> **Assignment**
A line qualifies if it holds the string "tasks". Copy every qualifying line from the records.

> **Given records**
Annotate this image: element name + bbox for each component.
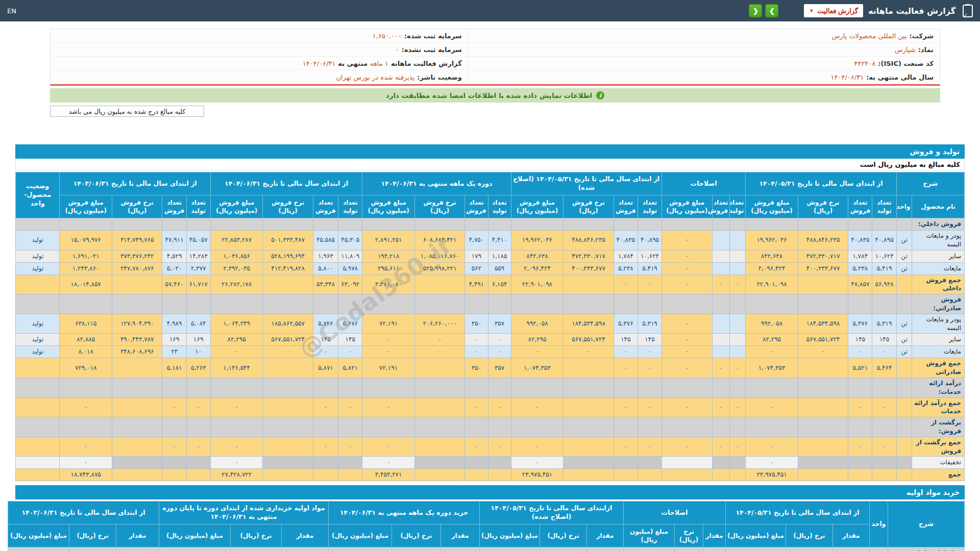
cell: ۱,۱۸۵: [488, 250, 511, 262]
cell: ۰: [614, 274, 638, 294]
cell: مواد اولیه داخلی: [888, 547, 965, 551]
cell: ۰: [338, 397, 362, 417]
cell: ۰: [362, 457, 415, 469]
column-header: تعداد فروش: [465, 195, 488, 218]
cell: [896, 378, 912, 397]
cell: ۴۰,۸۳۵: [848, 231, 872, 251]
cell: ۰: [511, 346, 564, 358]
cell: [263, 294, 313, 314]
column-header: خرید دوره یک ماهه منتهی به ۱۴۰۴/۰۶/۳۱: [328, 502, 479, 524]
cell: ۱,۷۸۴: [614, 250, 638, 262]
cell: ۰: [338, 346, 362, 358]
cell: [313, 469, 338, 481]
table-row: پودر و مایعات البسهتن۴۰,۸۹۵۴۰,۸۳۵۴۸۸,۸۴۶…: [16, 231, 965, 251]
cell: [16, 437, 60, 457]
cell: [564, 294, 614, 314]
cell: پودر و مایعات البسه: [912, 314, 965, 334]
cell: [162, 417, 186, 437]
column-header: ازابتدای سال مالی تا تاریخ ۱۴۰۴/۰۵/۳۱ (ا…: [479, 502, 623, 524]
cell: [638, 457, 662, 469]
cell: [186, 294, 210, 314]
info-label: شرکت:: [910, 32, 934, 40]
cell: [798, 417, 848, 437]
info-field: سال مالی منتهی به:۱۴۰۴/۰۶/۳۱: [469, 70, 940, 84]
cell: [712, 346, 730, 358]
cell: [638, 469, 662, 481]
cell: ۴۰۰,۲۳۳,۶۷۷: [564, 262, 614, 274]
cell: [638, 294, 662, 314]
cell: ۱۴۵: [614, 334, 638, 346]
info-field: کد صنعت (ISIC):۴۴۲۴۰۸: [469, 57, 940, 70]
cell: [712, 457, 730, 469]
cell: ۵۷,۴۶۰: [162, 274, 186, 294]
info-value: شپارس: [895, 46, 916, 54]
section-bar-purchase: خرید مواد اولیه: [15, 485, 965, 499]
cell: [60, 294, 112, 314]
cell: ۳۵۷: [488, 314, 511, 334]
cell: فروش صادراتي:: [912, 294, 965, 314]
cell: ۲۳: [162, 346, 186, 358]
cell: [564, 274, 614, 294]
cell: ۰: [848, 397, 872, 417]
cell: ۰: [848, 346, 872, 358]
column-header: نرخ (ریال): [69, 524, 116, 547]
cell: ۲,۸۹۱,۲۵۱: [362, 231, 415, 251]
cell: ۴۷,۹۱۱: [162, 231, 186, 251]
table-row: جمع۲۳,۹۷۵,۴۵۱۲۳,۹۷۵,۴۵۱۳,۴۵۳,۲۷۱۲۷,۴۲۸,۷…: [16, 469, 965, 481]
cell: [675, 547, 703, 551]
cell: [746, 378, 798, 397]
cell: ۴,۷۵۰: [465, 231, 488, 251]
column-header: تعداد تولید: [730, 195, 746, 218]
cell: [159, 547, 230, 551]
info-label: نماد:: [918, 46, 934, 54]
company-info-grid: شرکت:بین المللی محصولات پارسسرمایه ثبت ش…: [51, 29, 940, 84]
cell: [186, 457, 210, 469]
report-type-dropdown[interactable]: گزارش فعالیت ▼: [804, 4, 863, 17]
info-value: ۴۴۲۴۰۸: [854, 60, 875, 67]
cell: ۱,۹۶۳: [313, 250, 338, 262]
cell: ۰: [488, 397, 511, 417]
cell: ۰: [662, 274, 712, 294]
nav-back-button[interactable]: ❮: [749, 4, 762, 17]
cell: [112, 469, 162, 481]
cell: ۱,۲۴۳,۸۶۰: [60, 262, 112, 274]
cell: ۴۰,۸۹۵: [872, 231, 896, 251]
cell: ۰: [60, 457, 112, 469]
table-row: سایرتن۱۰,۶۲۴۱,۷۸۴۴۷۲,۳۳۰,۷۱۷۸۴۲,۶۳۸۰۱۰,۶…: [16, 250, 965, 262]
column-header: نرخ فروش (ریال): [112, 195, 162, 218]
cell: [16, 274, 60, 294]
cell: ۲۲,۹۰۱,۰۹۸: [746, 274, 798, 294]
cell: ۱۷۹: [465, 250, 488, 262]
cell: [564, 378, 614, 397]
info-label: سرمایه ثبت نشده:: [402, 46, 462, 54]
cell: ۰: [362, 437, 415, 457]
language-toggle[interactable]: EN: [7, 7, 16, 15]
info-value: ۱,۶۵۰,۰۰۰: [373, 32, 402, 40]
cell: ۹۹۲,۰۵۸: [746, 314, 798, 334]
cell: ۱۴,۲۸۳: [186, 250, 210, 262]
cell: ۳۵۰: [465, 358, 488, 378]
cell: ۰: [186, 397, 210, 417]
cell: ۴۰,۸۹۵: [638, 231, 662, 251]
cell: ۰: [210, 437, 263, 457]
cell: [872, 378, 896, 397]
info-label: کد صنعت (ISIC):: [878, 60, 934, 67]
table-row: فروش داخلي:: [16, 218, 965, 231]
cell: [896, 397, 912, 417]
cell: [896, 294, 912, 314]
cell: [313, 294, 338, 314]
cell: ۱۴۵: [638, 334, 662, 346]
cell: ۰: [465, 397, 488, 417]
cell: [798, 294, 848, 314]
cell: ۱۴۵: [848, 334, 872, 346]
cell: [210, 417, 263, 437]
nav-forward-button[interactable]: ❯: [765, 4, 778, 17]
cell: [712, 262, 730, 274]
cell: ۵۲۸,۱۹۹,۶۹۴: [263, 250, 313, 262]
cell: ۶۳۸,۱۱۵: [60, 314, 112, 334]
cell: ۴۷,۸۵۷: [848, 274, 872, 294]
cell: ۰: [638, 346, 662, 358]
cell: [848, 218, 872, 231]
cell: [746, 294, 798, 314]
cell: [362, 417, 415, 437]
==
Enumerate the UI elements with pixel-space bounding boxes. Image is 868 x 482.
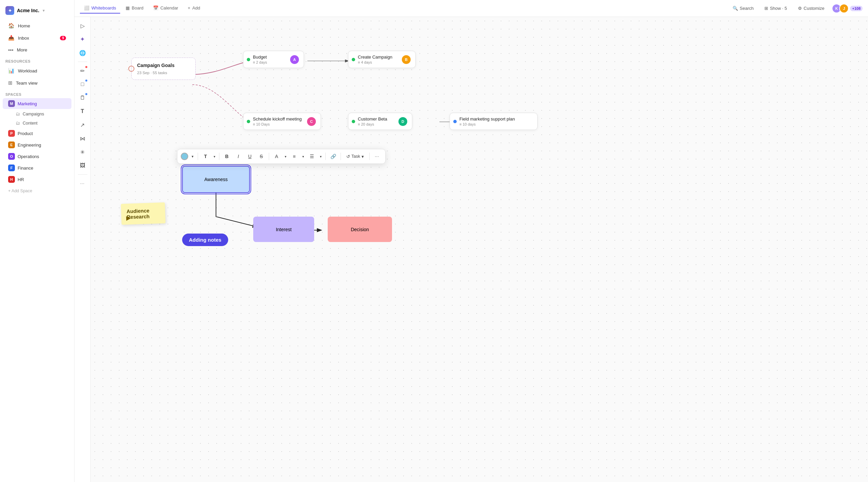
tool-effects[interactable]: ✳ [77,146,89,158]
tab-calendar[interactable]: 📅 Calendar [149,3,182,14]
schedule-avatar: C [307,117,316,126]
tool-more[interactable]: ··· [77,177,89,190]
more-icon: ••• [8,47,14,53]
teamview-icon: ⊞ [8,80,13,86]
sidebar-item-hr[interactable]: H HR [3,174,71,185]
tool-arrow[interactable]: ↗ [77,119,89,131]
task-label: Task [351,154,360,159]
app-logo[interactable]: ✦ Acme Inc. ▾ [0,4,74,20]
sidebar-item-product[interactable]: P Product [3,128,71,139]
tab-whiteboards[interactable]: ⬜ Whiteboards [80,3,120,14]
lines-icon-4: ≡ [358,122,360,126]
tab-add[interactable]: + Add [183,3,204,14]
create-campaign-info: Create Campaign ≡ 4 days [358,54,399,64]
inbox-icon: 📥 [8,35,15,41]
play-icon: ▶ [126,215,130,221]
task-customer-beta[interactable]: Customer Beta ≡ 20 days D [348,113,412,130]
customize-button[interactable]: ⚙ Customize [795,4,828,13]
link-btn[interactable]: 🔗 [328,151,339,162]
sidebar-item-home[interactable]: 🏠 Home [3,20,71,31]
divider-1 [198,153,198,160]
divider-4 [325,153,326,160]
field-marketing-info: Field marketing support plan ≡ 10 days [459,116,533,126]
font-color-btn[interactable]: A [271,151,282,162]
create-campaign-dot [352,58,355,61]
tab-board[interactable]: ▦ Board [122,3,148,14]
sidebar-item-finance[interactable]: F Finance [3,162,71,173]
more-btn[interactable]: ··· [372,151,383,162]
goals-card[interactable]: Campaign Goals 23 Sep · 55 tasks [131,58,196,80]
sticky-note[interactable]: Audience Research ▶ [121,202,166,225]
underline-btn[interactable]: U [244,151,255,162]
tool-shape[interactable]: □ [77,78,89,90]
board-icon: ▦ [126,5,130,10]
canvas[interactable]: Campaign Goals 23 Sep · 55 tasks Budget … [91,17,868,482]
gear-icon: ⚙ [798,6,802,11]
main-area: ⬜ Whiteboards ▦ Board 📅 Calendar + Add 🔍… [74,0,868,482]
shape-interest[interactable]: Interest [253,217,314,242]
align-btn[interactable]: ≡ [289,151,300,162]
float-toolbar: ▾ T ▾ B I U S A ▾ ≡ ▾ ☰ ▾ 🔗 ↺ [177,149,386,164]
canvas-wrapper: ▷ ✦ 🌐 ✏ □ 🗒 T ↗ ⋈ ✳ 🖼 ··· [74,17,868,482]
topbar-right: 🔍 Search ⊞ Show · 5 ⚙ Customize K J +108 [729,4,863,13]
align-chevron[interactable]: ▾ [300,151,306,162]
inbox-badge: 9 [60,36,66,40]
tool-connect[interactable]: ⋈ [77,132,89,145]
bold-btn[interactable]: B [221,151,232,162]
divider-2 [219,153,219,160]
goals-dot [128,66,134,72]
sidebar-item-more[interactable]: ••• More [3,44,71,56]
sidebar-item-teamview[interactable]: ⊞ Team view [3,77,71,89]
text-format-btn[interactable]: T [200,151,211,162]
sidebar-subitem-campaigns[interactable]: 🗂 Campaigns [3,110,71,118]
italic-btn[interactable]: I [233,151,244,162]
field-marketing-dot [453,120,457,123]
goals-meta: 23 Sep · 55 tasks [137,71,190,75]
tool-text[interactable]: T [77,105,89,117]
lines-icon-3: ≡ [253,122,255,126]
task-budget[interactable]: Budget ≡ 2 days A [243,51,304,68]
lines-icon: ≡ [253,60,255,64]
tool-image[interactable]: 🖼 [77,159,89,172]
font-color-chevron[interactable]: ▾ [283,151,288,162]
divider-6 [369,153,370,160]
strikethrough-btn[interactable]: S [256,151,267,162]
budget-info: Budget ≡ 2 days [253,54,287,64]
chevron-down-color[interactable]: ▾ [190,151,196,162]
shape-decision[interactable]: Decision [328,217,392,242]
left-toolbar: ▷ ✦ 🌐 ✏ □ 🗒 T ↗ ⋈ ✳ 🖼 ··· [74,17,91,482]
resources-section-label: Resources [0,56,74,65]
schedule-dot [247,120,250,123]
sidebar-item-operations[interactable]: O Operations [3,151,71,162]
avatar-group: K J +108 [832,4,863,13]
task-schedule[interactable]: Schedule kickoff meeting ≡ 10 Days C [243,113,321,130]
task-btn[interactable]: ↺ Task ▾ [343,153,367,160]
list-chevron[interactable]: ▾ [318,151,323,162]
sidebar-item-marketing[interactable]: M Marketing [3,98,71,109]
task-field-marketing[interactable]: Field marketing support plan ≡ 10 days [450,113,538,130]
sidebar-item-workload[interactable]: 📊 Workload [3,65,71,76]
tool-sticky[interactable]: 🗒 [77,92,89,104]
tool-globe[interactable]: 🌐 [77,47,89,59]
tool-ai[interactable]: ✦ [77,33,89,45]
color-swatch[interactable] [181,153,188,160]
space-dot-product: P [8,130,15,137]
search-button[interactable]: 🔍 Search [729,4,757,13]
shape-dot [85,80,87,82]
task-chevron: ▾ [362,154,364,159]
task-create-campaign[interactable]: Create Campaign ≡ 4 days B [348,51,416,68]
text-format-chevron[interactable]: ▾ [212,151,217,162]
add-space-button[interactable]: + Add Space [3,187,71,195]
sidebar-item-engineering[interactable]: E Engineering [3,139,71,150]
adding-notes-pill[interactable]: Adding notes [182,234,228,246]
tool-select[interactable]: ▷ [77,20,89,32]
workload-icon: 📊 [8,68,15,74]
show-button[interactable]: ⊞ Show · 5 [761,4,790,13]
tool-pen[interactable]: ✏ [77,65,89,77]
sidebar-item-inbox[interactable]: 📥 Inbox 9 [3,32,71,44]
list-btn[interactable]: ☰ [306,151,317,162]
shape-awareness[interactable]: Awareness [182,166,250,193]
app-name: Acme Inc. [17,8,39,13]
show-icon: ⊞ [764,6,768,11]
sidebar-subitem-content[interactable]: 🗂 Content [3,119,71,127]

> **Finished exercise**
goals-card[interactable]: Campaign Goals 23 Sep · 55 tasks [131,58,196,80]
canvas[interactable]: Campaign Goals 23 Sep · 55 tasks Budget … [91,17,868,482]
goals-meta: 23 Sep · 55 tasks [137,71,190,75]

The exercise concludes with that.